I've read that long-established web pages are "bomb-proof" in Google, or likened to "good wine", but I've also read that Google likes fresh content. So the ideal would be fresh content on an old page, but it doesn't seem to happen that way. I'm curious how Google will deal with this in the long term - say ten years from now when there are pages lying around for 20 years or more, no longer anyone's active responsibility (and, it should be said, produced to very different technical standards to those what will exist in 10 years). At the very least I hope that they detect broken links and maybe feed that into SERPS as a ranking factor - this would seem like a pretty good indicator.
For Google, high PR + lots of external backlinks works wonders in the SERPs. You may have a point that in the future Google may see pages like this causing an excessive amount of stagnancy in the SERPs. However, probably at the moment Google doesn't get much complaints about this that they see it as a priority.
probably at the moment Google doesn't get much complaints about this that they see it as a priority
Surely Google is thinking ahead and not simply reacting to complaints? In some search areas their SERPS are littered with "resource" pages full of links to pages that no longer exist or aren't maintained any more, and as has been said, some of those pages enjoy big PR and lots of inbound links from days gone by.
I often get emails from a site that monitors millions of sites for broken links, so it can't be too hard for Google to do likewise (if they don't already). Then all they have to do is adjust their SERPS accordingly, on the fairly sound basis that a significant number of broken links is an indicator of a page which has less relevancy than when those same links were active.
...a significant number of broken links is an indicator of a page which has less relevancy...
I like this idea myself. I should think this also applies to other areas like small busineess web sites. The insurance agent web site that is up-to-date with internal and external links intact would suggest a higher-quality web site than one with broken links and old content. It should keep webmasters on their toes anyway!
I compete with a few "infomational" sites that are, quite frankly, ancient. I understand that the infomation may still be valid, but I also believe that the Internet is WAY too cluttered. How many sites do you really need on the same topic? Why not give precendence to those that are maintained regularly? I say, let's start emptying out the back of the closet!
One would imagine that recent content would be deemed more relevant than old and that well organized sites would be considerd more important. Maybe Goolge HAS already thought of this.

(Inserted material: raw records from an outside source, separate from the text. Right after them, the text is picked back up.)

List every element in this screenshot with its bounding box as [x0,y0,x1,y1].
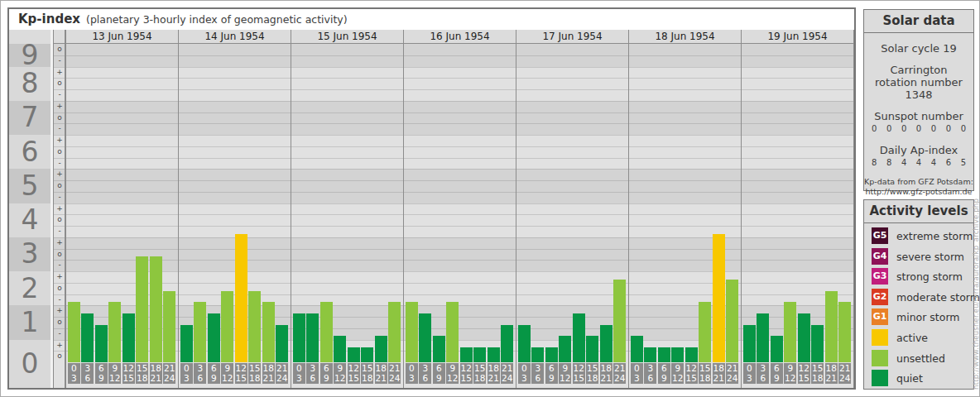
hour-interval-label: 2124 [613,363,626,384]
sunspot-value: 0 [931,124,936,133]
kp-bar [743,325,756,362]
y-axis-sublevel-label: + [54,305,65,317]
gridline [54,123,853,124]
kp-bar [208,313,220,362]
sunspot-value: 0 [872,124,877,133]
y-axis-number: 9 [9,41,50,69]
hour-label-line: 12 [108,374,121,384]
y-axis-number: 4 [9,206,50,233]
hour-label-line: 6 [433,364,445,374]
hour-label-line: 6 [306,374,319,384]
ap-value: 8 [886,158,891,167]
hour-label-line: 3 [68,374,80,384]
page-title: Kp-index [18,9,80,30]
gridline [54,180,853,181]
hour-label-line: 15 [460,374,473,384]
hour-label-line: 18 [361,374,373,384]
hour-label-line: 12 [784,374,796,384]
hour-interval-label: 2124 [276,363,288,384]
hour-interval-label: 36 [757,363,769,384]
hour-label-line: 18 [150,364,162,374]
hour-interval-label: 1518 [586,363,598,384]
y-axis-sublevel-label: o [54,180,65,192]
hour-label-line: 12 [573,364,585,374]
day-separator [403,30,404,388]
kp-bar [136,256,148,362]
hour-interval-label: 69 [771,363,783,384]
hour-interval-label: 912 [221,363,233,384]
hour-label-line: 21 [600,374,612,384]
hour-label-line: 24 [726,374,738,384]
hour-interval-label: 2124 [726,363,738,384]
hour-label-line: 6 [531,374,544,384]
hour-label-line: 15 [348,374,360,384]
solar-data-title: Solar data [864,10,973,33]
kp-bar [95,325,108,362]
hour-label-line: 3 [631,374,643,384]
kp-bar [81,313,94,362]
hour-label-line: 15 [586,364,598,374]
hour-interval-label: 1215 [798,363,810,384]
hour-interval-label: 1821 [150,363,162,384]
y-axis-number: 2 [9,275,50,302]
kp-bar [419,313,431,362]
hour-label-line: 15 [136,364,148,374]
hour-label-line: 6 [757,374,769,384]
hour-interval-label: 2124 [163,363,175,384]
kp-bar [586,336,598,362]
hour-interval-label: 1821 [488,363,500,384]
kp-bar [771,336,783,362]
kp-bar [262,302,275,362]
plot-band [54,101,853,135]
hour-label-line: 3 [644,364,656,374]
day-separator [741,30,742,388]
hour-label-line: 15 [685,374,698,384]
hour-label-line: 9 [320,374,333,384]
hour-label-line: 21 [276,364,288,374]
plot-band [54,203,853,237]
hour-label-line: 9 [108,364,121,374]
gridline [54,89,853,90]
y-axis-sublevel-label: - [54,158,65,170]
hour-label-line: 18 [600,364,612,374]
hour-interval-label: 03 [68,363,80,384]
kp-bar [573,313,585,362]
sublabel-column-left-border [53,30,54,388]
legend-item: G1minor storm [872,309,969,325]
hour-interval-label: 1518 [136,363,148,384]
kp-bar [473,347,486,362]
g1-badge: G1 [872,309,888,325]
legend-swatch [872,370,888,386]
y-axis-sublevel-label: + [54,340,65,352]
hour-label-line: 18 [262,364,275,374]
hour-interval-label: 912 [784,363,796,384]
day-separator [853,30,854,388]
hour-label-line: 21 [488,374,500,384]
hour-label-line: 15 [361,364,373,374]
y-axis-sublevel-label: + [54,135,65,146]
hour-label-line: 3 [293,374,305,384]
day-separator [291,30,291,388]
legend-swatch [872,350,888,366]
y-axis-sublevel-label: + [54,271,65,283]
gridline [54,55,853,56]
hour-label-line: 15 [798,374,810,384]
hour-interval-label: 03 [180,363,193,384]
hour-label-line: 12 [122,364,135,374]
date-header-cell: 18 Jun 1954 [628,30,741,43]
legend-label: moderate storm [896,289,980,305]
hour-label-line: 9 [446,364,459,374]
kp-bar-chart: 9876543210o-+o-+o-+o-+o-+o-+o-+o-+o-+o13… [9,30,854,388]
kp-bar [221,291,233,363]
kp-bar [699,302,711,362]
legend-label: strong storm [896,269,963,285]
legend-label: minor storm [896,309,960,325]
y-axis-number: 0 [9,350,50,377]
y-axis-sublevel-label: o [54,249,65,261]
y-axis-number: 6 [9,138,50,165]
hour-label-line: 15 [235,374,247,384]
hour-label-line: 3 [406,374,418,384]
y-axis-sublevel-label: - [54,328,65,340]
hour-interval-label: 1518 [361,363,373,384]
kp-bar [375,336,387,362]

Who knows what the future holds!
Its only content is "Site under construction, will return in September 2000"
All the internal navigation leads you to different pages with the same message.
Ive emailed google hundreds of times about it and they do nothing.
A site like this enjoys great position for years and a site like mine with fresh content and hundreds of useful pages get penalized for god knows what.
They have their head up their ass if oyu ask me.
Sometimes the directory pages I come across while researching link possibilities are insidious, because they have date displays on them that suggest that they were just updated, causing me to waste effort in trying to contact them.
Patrick Taylor's idea of using broken links as an indicator of relevancy is an interesting one. Patrick... maybe you should enter one of those Google programming contests to bring this to their attention. ;)
I say, let's start emptying out the back of the closet!
And I say be careful before doing anything like that. Old information can be very useful. For example:
You are considering buying a recent biography? The reviews (if any) will be found in recent pages. But you want to know how it compares to the 'standard' biography written years ago but still in print? An old page may provide a review. Who cares if some of the links are broken?
The internet is more than a means of peddling goods, it's also a reference library.
What is the current thinking on how much search engines, especially Google, punish sites with broken links? For example, is it about number, percentage, or is it split between effects for internal and external links? For example, if pages go dead at a rate of .25%-.5% a week, I would think an "authority" site would have trouble keeping up. Given that link-checking has to happen from time to time, does it pay to have some sort of *automated link removal* program?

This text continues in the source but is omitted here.